Quote the material below exactly as written, from the first line to the line that holds "van cookies", endpoints included.
/---
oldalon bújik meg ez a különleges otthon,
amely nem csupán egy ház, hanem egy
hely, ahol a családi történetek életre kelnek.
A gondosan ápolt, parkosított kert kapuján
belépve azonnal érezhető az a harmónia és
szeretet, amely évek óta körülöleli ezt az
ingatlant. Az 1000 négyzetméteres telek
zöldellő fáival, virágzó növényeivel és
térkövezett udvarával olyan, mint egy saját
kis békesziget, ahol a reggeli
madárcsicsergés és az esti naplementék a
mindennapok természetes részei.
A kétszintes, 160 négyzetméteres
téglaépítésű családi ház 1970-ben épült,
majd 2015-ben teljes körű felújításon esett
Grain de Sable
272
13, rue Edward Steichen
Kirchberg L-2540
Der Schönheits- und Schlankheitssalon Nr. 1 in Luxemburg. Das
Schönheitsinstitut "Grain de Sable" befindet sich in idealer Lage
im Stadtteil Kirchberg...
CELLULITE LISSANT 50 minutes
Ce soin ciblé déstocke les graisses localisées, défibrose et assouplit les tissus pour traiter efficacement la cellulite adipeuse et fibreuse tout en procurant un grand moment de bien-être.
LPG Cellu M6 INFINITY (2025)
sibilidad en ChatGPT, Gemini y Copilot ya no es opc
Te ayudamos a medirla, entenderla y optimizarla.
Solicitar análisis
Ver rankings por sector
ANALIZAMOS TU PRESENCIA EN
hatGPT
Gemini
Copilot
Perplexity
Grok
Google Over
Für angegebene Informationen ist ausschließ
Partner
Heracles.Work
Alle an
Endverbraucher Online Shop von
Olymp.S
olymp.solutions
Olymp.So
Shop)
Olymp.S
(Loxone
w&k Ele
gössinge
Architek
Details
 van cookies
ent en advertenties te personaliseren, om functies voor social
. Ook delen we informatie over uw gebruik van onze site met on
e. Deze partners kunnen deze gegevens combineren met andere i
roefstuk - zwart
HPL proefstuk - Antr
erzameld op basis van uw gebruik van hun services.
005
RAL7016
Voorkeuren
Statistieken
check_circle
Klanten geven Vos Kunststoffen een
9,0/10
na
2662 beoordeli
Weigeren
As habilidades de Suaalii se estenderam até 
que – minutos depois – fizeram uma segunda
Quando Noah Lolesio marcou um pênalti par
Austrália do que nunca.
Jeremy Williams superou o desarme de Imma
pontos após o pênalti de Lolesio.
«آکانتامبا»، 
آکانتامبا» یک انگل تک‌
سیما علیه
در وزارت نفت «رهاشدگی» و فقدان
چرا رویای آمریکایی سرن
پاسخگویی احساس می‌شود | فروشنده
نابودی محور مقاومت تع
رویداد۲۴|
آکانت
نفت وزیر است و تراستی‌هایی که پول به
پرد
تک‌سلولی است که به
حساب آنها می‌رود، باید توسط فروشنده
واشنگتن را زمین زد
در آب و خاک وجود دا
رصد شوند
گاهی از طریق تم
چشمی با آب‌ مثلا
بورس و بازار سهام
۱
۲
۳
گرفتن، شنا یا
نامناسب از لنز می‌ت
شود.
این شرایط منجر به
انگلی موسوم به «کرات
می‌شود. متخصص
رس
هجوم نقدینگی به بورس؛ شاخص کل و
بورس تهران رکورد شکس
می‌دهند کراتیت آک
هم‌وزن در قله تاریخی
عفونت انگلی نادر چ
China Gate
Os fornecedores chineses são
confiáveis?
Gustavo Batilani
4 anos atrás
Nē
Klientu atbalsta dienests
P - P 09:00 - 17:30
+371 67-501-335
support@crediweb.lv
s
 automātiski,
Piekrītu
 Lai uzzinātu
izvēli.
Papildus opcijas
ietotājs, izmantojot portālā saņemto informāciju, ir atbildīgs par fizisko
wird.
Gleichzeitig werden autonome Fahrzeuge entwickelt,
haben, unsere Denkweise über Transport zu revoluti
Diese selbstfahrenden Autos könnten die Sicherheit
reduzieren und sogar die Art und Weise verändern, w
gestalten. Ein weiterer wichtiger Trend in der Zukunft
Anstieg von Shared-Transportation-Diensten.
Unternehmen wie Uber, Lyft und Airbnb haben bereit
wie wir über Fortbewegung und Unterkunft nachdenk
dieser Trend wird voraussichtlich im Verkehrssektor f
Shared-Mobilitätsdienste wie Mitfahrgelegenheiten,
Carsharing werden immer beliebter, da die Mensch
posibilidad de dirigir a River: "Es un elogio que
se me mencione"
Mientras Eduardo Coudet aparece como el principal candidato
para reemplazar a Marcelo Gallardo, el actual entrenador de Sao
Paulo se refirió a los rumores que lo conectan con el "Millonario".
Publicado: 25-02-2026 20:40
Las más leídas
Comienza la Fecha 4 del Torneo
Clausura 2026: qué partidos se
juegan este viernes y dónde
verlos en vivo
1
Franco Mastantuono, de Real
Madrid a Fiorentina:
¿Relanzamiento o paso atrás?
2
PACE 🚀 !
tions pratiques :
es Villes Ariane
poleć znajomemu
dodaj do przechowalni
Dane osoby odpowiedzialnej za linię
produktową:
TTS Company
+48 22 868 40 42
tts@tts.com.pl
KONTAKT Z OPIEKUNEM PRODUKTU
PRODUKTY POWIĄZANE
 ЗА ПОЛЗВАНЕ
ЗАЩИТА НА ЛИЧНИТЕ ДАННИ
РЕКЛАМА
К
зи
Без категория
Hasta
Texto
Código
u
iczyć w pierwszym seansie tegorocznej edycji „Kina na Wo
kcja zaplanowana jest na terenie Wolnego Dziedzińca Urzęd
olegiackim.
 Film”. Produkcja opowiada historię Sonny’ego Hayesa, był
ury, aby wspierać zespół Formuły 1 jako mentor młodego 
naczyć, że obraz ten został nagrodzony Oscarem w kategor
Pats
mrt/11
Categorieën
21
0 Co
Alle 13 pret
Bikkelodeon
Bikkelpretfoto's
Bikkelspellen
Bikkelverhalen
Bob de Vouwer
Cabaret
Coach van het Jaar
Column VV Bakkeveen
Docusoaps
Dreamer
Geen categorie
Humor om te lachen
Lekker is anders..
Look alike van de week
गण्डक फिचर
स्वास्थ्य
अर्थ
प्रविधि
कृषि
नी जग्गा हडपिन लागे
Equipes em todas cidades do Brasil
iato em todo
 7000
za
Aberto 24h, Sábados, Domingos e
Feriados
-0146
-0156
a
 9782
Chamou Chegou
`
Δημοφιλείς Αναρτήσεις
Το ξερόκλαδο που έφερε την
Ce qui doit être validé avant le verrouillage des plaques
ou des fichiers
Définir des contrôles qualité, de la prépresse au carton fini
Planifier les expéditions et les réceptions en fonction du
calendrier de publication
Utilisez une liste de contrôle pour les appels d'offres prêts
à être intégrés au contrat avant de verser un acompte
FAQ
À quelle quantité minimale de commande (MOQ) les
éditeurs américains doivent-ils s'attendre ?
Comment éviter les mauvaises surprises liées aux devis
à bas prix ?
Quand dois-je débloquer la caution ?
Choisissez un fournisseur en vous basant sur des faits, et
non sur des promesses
\---
▸ **TASK RESULT**:
oldalon bújik meg ez a különleges otthon,
amely nem csupán egy ház, hanem egy
hely, ahol a családi történetek életre kelnek.
A gondosan ápolt, parkosított kert kapuján
belépve azonnal érezhető az a harmónia és
szeretet, amely évek óta körülöleli ezt az
ingatlant. Az 1000 négyzetméteres telek
zöldellő fáival, virágzó növényeivel és
térkövezett udvarával olyan, mint egy saját
kis békesziget, ahol a reggeli
madárcsicsergés és az esti naplementék a
mindennapok természetes részei.
A kétszintes, 160 négyzetméteres
téglaépítésű családi ház 1970-ben épült,
majd 2015-ben teljes körű felújításon esett
Grain de Sable
272
13, rue Edward Steichen
Kirchberg L-2540
Der Schönheits- und Schlankheitssalon Nr. 1 in Luxemburg. Das
Schönheitsinstitut "Grain de Sable" befindet sich in idealer Lage
im Stadtteil Kirchberg...
CELLULITE LISSANT 50 minutes
Ce soin ciblé déstocke les graisses localisées, défibrose et assouplit les tissus pour traiter efficacement la cellulite adipeuse et fibreuse tout en procurant un grand moment de bien-être.
LPG Cellu M6 INFINITY (2025)
sibilidad en ChatGPT, Gemini y Copilot ya no es opc
Te ayudamos a medirla, entenderla y optimizarla.
Solicitar análisis
Ver rankings por sector
ANALIZAMOS TU PRESENCIA EN
hatGPT
Gemini
Copilot
Perplexity
Grok
Google Over
Für angegebene Informationen ist ausschließ
Partner
Heracles.Work
Alle an
Endverbraucher Online Shop von
Olymp.S
olymp.solutions
Olymp.So
Shop)
Olymp.S
(Loxone
w&k Ele
gössinge
Architek
Details
 van cookies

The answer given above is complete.